Extracted page text data:
════
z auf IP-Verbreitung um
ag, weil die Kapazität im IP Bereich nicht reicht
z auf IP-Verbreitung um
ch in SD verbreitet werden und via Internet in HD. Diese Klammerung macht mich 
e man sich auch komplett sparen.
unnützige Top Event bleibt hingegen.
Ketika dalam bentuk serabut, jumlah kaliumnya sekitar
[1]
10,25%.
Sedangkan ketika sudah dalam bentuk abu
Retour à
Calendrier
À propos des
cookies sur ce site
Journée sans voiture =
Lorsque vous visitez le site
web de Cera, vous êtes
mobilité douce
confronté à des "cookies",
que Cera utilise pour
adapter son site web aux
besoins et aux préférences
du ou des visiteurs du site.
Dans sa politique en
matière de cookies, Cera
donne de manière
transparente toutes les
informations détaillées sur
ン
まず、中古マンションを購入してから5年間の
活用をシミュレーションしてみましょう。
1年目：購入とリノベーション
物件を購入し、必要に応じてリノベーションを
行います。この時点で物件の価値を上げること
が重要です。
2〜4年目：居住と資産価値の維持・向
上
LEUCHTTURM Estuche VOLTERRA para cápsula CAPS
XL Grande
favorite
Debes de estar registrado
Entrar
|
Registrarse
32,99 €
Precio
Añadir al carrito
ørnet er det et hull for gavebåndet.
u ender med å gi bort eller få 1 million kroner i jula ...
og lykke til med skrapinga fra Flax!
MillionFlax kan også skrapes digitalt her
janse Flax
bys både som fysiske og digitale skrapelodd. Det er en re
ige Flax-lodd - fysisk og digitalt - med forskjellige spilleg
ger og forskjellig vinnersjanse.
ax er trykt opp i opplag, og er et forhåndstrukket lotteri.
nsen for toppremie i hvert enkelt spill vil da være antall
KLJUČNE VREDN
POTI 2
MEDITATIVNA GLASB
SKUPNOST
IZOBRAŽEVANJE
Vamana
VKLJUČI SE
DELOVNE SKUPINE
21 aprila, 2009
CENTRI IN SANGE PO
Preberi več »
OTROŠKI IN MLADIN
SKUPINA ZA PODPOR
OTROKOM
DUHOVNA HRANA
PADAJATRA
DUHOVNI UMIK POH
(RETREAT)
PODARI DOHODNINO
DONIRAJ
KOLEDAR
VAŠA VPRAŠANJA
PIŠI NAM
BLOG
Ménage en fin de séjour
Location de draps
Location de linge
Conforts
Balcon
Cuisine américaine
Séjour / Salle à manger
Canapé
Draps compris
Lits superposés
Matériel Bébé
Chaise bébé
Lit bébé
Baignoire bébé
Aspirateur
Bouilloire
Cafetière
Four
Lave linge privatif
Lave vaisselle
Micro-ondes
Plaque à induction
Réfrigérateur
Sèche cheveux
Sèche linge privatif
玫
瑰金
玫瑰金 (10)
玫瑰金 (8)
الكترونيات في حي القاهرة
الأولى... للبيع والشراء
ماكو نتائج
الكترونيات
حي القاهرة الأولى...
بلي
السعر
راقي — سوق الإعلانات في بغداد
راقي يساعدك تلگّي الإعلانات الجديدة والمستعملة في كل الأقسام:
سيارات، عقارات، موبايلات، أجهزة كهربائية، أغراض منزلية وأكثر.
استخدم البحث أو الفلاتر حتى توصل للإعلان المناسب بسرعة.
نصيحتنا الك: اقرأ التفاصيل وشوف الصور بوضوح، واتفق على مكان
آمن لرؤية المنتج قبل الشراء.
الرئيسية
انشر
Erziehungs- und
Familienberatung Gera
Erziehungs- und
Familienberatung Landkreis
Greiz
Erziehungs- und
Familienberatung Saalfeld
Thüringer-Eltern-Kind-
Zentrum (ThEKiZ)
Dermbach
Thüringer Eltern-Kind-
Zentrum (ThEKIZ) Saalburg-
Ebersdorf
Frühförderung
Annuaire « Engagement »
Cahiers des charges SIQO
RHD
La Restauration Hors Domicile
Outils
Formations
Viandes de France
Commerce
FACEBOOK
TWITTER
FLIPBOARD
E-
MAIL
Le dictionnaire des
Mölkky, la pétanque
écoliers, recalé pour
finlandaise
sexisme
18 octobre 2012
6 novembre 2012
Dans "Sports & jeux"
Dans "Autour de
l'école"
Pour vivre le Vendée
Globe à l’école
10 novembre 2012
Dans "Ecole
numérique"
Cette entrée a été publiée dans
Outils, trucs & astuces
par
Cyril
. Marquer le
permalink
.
════
Task instructions :: Repeat all the records. Match each line exactly.

Written solution ::
z auf IP-Verbreitung um
ag, weil die Kapazität im IP Bereich nicht reicht
z auf IP-Verbreitung um
ch in SD verbreitet werden und via Internet in HD. Diese Klammerung macht mich 
e man sich auch komplett sparen.
unnützige Top Event bleibt hingegen.
Ketika dalam bentuk serabut, jumlah kaliumnya sekitar
[1]
10,25%.
Sedangkan ketika sudah dalam bentuk abu
Retour à
Calendrier
À propos des
cookies sur ce site
Journée sans voiture =
Lorsque vous visitez le site
web de Cera, vous êtes
mobilité douce
confronté à des "cookies",
que Cera utilise pour
adapter son site web aux
besoins et aux préférences
du ou des visiteurs du site.
Dans sa politique en
matière de cookies, Cera
donne de manière
transparente toutes les
informations détaillées sur
ン
まず、中古マンションを購入してから5年間の
活用をシミュレーションしてみましょう。
1年目：購入とリノベーション
物件を購入し、必要に応じてリノベーションを
行います。この時点で物件の価値を上げること
が重要です。
2〜4年目：居住と資産価値の維持・向
上
LEUCHTTURM Estuche VOLTERRA para cápsula CAPS
XL Grande
favorite
Debes de estar registrado
Entrar
|
Registrarse
32,99 €
Precio
Añadir al carrito
ørnet er det et hull for gavebåndet.
u ender med å gi bort eller få 1 million kroner i jula ...
og lykke til med skrapinga fra Flax!
MillionFlax kan også skrapes digitalt her
janse Flax
bys både som fysiske og digitale skrapelodd. Det er en re
ige Flax-lodd - fysisk og digitalt - med forskjellige spilleg
ger og forskjellig vinnersjanse.
ax er trykt opp i opplag, og er et forhåndstrukket lotteri.
nsen for toppremie i hvert enkelt spill vil da være antall
KLJUČNE VREDN
POTI 2
MEDITATIVNA GLASB
SKUPNOST
IZOBRAŽEVANJE
Vamana
VKLJUČI SE
DELOVNE SKUPINE
21 aprila, 2009
CENTRI IN SANGE PO
Preberi več »
OTROŠKI IN MLADIN
SKUPINA ZA PODPOR
OTROKOM
DUHOVNA HRANA
PADAJATRA
DUHOVNI UMIK POH
(RETREAT)
PODARI DOHODNINO
DONIRAJ
KOLEDAR
VAŠA VPRAŠANJA
PIŠI NAM
BLOG
Ménage en fin de séjour
Location de draps
Location de linge
Conforts
Balcon
Cuisine américaine
Séjour / Salle à manger
Canapé
Draps compris
Lits superposés
Matériel Bébé
Chaise bébé
Lit bébé
Baignoire bébé
Aspirateur
Bouilloire
Cafetière
Four
Lave linge privatif
Lave vaisselle
Micro-ondes
Plaque à induction
Réfrigérateur
Sèche cheveux
Sèche linge privatif
玫
瑰金
玫瑰金 (10)
玫瑰金 (8)
الكترونيات في حي القاهرة
الأولى... للبيع والشراء
ماكو نتائج
الكترونيات
حي القاهرة الأولى...
بلي
السعر
راقي — سوق الإعلانات في بغداد
راقي يساعدك تلگّي الإعلانات الجديدة والمستعملة في كل الأقسام:
سيارات، عقارات، موبايلات، أجهزة كهربائية، أغراض منزلية وأكثر.
استخدم البحث أو الفلاتر حتى توصل للإعلان المناسب بسرعة.
نصيحتنا الك: اقرأ التفاصيل وشوف الصور بوضوح، واتفق على مكان
آمن لرؤية المنتج قبل الشراء.
الرئيسية
انشر
Erziehungs- und
Familienberatung Gera
Erziehungs- und
Familienberatung Landkreis
Greiz
Erziehungs- und
Familienberatung Saalfeld
Thüringer-Eltern-Kind-
Zentrum (ThEKiZ)
Dermbach
Thüringer Eltern-Kind-
Zentrum (ThEKIZ) Saalburg-
Ebersdorf
Frühförderung
Annuaire « Engagement »
Cahiers des charges SIQO
RHD
La Restauration Hors Domicile
Outils
Formations
Viandes de France
Commerce
FACEBOOK
TWITTER
FLIPBOARD
E-
MAIL
Le dictionnaire des
Mölkky, la pétanque
écoliers, recalé pour
finlandaise
sexisme
18 octobre 2012
6 novembre 2012
Dans "Sports & jeux"
Dans "Autour de
l'école"
Pour vivre le Vendée
Globe à l’école
10 novembre 2012
Dans "Ecole
numérique"
Cette entrée a été publiée dans
Outils, trucs & astuces
par
Cyril
. Marquer le
permalink
.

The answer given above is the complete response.